I self served a cup of hot tea and relished the fruit cake. The tea had a perfect blend of spices that instantly calmed my sore throat. I was packed with energy and excited to meet all the volunteers, particularly those seated at my table. SS, JS, JK, AK, RK and MK. Three amateurs and three veterans-a perfect blend. I had barely grasped everyones name that the squeaking sound of microphone grabbed our attention.

Session Begins!

We all recited our prayer (moolmantra). Thanked the almighty for giving us this chance to serve our community.

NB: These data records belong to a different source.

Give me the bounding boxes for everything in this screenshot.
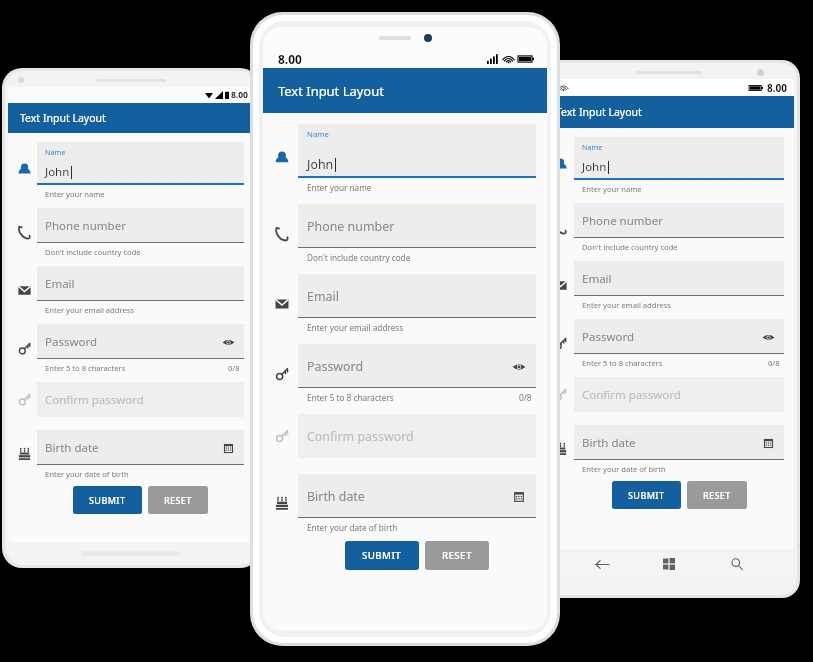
staticText: Phone number [582,213,663,229]
staticText: Birth date [582,435,636,451]
staticText: Don't include country code [45,247,141,257]
staticText: Password [45,334,98,350]
staticText: Password [582,329,635,345]
staticText: Enter 5 to 8 characters [582,358,663,368]
button[interactable]: Password [37,324,244,359]
button[interactable]: Home [659,554,679,574]
button[interactable]: Back [592,554,612,574]
button[interactable]: Email [574,261,784,296]
staticText: SUBMIT [362,549,402,562]
staticText: 8.00 [231,89,248,101]
button[interactable]: Email [298,274,536,318]
button[interactable]: Confirm password [574,377,784,412]
button[interactable]: RESET [148,486,208,514]
staticText: John [582,159,607,175]
staticText: Enter your name [307,182,372,193]
staticText: Name [45,147,66,157]
button[interactable]: Pick date [759,434,777,452]
staticText: 8.00 [767,81,787,95]
button[interactable]: Pick date [509,487,528,506]
staticText: 0/8 [768,358,780,368]
staticText: Enter your date of birth [45,469,129,479]
button[interactable]: Name [574,137,784,180]
button[interactable]: Email [37,266,244,301]
button[interactable]: Birth date [298,474,536,518]
staticText: 0/8 [228,363,240,373]
staticText: Text Input Layout [556,105,642,119]
button[interactable]: Name [37,142,244,185]
staticText: Confirm password [307,428,414,445]
button[interactable]: Search [727,554,747,574]
button[interactable]: Password [298,344,536,388]
staticText: RESET [164,494,192,506]
staticText: Email [582,271,612,287]
staticText: Confirm password [45,392,144,408]
staticText: Email [307,288,339,305]
staticText: SUBMIT [628,489,665,501]
staticText: Enter your date of birth [582,464,666,474]
staticText: Phone number [45,218,126,234]
staticText: Enter 5 to 8 characters [45,363,126,373]
staticText: Enter your email address [45,305,134,315]
staticText: Name [582,142,603,152]
staticText: Phone number [307,218,395,235]
button[interactable]: RESET [425,541,489,570]
staticText: Text Input Layout [278,82,384,100]
staticText: Enter 5 to 8 characters [307,392,394,403]
button[interactable]: Phone number [298,204,536,248]
staticText: Enter your name [45,189,105,199]
staticText: Don't include country code [307,252,411,263]
staticText: SUBMIT [89,494,126,506]
staticText: Birth date [307,488,365,505]
button[interactable]: Birth date [574,425,784,460]
staticText: Enter your email address [307,322,404,333]
staticText: John [45,164,70,180]
staticText: Enter your date of birth [307,522,398,533]
staticText: 0/8 [519,392,532,403]
button[interactable]: Confirm password [298,414,536,458]
staticText: Password [307,358,364,375]
button[interactable]: SUBMIT [612,481,681,509]
button[interactable]: Password [574,319,784,354]
button[interactable]: SUBMIT [73,486,142,514]
staticText: Email [45,276,75,292]
staticText: Enter your email address [582,300,671,310]
staticText: 8.00 [278,51,302,67]
staticText: Confirm password [582,387,681,403]
button[interactable]: Show password [759,328,777,346]
button[interactable]: Phone number [574,203,784,238]
staticText: Birth date [45,440,99,456]
button[interactable]: SUBMIT [345,541,419,570]
button[interactable]: Phone number [37,208,244,243]
staticText: Name [307,129,329,140]
staticText: John [307,156,334,173]
button[interactable]: Confirm password [37,382,244,417]
staticText: Enter your name [582,184,642,194]
button[interactable]: Birth date [37,430,244,465]
button[interactable]: Show password [219,333,237,351]
staticText: Text Input Layout [20,111,106,125]
staticText: Don't include country code [582,242,678,252]
button[interactable]: Name [298,124,536,178]
staticText: RESET [703,489,731,501]
staticText: RESET [442,549,472,562]
button[interactable]: RESET [687,481,747,509]
button[interactable]: Pick date [219,439,237,457]
button[interactable]: Show password [509,357,528,376]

Next in line was a game. Dumb Charade!

Our challenge was to form a circle in chronological order of our birth day and month in under 5 minutes. We struggled, whispered, laughed and finally formed a circle from January to December. Besides a few hiccups, it was a perfect start of the day. Memorable birthdays were 1st January-New Year, 1st April-Fools Day and 13th April-Vaisakhi.

We were all bubbling with energy and were ready for some serious stuff.

Ms Nandini**, a professional storyteller, gave us some insights on story telling. I had never paid much attention to this art form until today. The subtle changes in the posture, modulation of voice and pace, expressions, eye contact, visual aids, etc., painted a different perspective each time she dramatized. It was worth a try to internalize the story before we presented it to our students.

We will be sharing several stories with our students in due course of time, but this session was my favorite. I must practice this art!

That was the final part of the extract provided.